福田 私も学生の頃は絵や工作が得意だったということもあり、単純にデザインの仕事がしたいと思っていたのですが、現在の仕事はモノの形や表面的なデザインだけでは説得力を持ちません。そこにまつわる新しい体験や営みなどによって、人はどのような影響を受け、行動がどう変わるかといったことも含めて考えながら、デザインを考えていく必要があります。デザインに求められる範囲が広がっていると感じています。

――いまムサビ時代を振り返って思い出深い出来事はありますか?

井上 ムサビで過ごした4年間は、すごく重要な時間だったと思っています。学生という身分は、全く恐れることなくデザインの世界にアクセスできるんですよ。例えば一流の先生も簡単に会ってくれる。これはすごく大きなメリットです。しかし、授業は大変でしたね。特に写真の授業。村井先生の写真の授業は地獄と言われていました(笑)。つまらないアイデアで適当に撮った写真を提出したら全部破られて「はい、次!」といった感じでした。「俺は一回見た写真は絶対に覚えている。だから同じものを二回出したら、その段階で不可だからな」と言われるんです。毎回違ったアイデアを考えるだけでも大変でした。

そのなかで非常に優秀な女子学生がいたのですが、例えば人に会ってムサビの学生証を見せながら撮らせてくださいと交渉して撮影する「面接ポートレート」という課題がありました。彼女は夜中に新宿の歌舞伎町に行って撮影してきたんです。しかし、夜中に撮っていたわけではありません。

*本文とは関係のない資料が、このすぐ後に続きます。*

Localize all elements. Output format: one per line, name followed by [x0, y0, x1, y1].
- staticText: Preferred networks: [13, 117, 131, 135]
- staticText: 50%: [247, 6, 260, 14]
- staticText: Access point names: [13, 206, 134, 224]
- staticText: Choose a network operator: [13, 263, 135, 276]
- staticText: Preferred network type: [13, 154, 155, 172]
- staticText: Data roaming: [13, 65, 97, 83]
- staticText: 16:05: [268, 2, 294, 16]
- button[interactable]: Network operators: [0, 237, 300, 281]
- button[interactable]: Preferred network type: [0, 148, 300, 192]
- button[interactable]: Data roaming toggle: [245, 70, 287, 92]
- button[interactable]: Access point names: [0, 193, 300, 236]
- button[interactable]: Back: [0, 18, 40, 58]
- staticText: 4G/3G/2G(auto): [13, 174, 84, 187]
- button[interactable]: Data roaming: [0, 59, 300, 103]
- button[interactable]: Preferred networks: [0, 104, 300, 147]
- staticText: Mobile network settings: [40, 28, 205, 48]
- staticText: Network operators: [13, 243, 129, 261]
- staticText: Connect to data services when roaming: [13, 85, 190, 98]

朝方、水商売の女性たちが仕事を終え、裏口から出てほっとしながら煙草を吸っているようなシーンを撮っているんです。私も学生ながら、これは素晴らしいと思いましたね。

福田 わたしも課題に苦労したことを思い出します。課題は月に一度程度のペースで出されたのですが、出されると一日10時間くらい作業をしていましたね。私はインテリアデザインを学んでいたので、インテリアのコンセプトを決めて図面を書いて模型を作り、最後はプレゼンテーションという順番で進めていくのですが、最後の一週間は地獄でしたね。狭いアパートの中で、プレゼンテーション用の資料と模型とゴミが散らかり、寝る場所もないような中で泣いてるといった感じ(笑)。そこまで頑張って、プレゼンテーションになり、先生がずらりと並ぶ中で説明していくのですが、当時はプレゼンテーションなんてどうしていいか分からないからすごく下手なんです。だから先生から厳しい言葉をかけられ、泣きだしちゃう子もいました。

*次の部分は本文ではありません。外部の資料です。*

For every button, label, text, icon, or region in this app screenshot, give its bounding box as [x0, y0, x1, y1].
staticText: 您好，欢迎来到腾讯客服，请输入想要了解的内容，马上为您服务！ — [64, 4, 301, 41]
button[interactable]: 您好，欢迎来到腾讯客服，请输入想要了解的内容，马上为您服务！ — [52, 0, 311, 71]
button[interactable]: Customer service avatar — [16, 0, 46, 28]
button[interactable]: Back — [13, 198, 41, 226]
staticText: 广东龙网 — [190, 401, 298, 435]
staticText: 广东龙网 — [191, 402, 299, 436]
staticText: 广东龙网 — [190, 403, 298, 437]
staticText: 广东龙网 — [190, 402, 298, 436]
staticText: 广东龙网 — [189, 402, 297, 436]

――そういった経験がいま役立てることができていますか

井上 楽をすると納得のいくものは創れないということを教えていただけたと思っています。写真の授業のときも、街の中で知らない人に声をかけて撮らせてもらうのはすごく億劫でした。だからといって、知人にばかり頼んでいても限界がある。そのため、知らない人に声をかけるわけですが、これだって楽をしないことのひとつだったし、すごく鍛えられたと思っています。

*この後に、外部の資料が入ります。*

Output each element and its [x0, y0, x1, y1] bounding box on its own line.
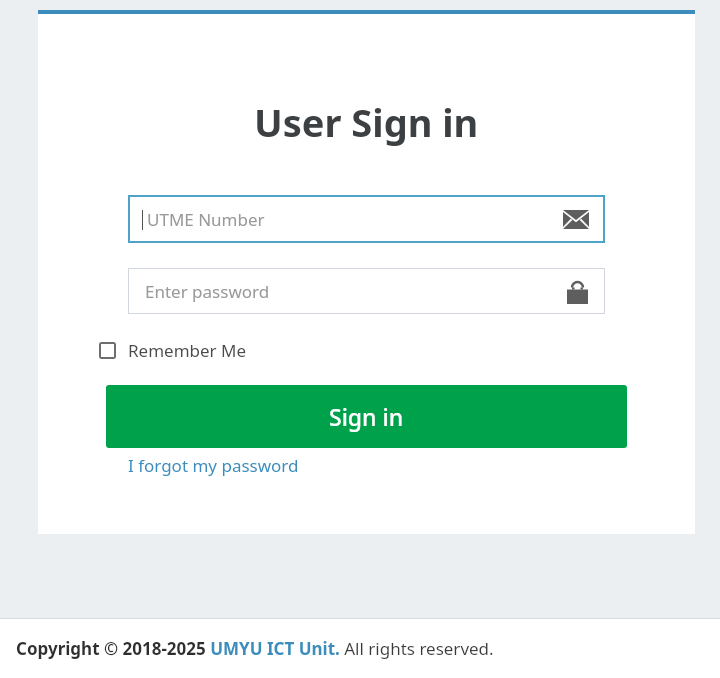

福田 私もムサビ時代に厳しい課題で苦しんだことが今に役立っているのかなと思います。デザイン科の課題というのは本当に厳しくて、卒業した先輩たちからも「会社で働くより大学の方が大変。会社の方が楽だから安心して」と言われたことがあります(笑)。とは言うものの、実際に社会人になってみると会社には別の大変さがあるのですが。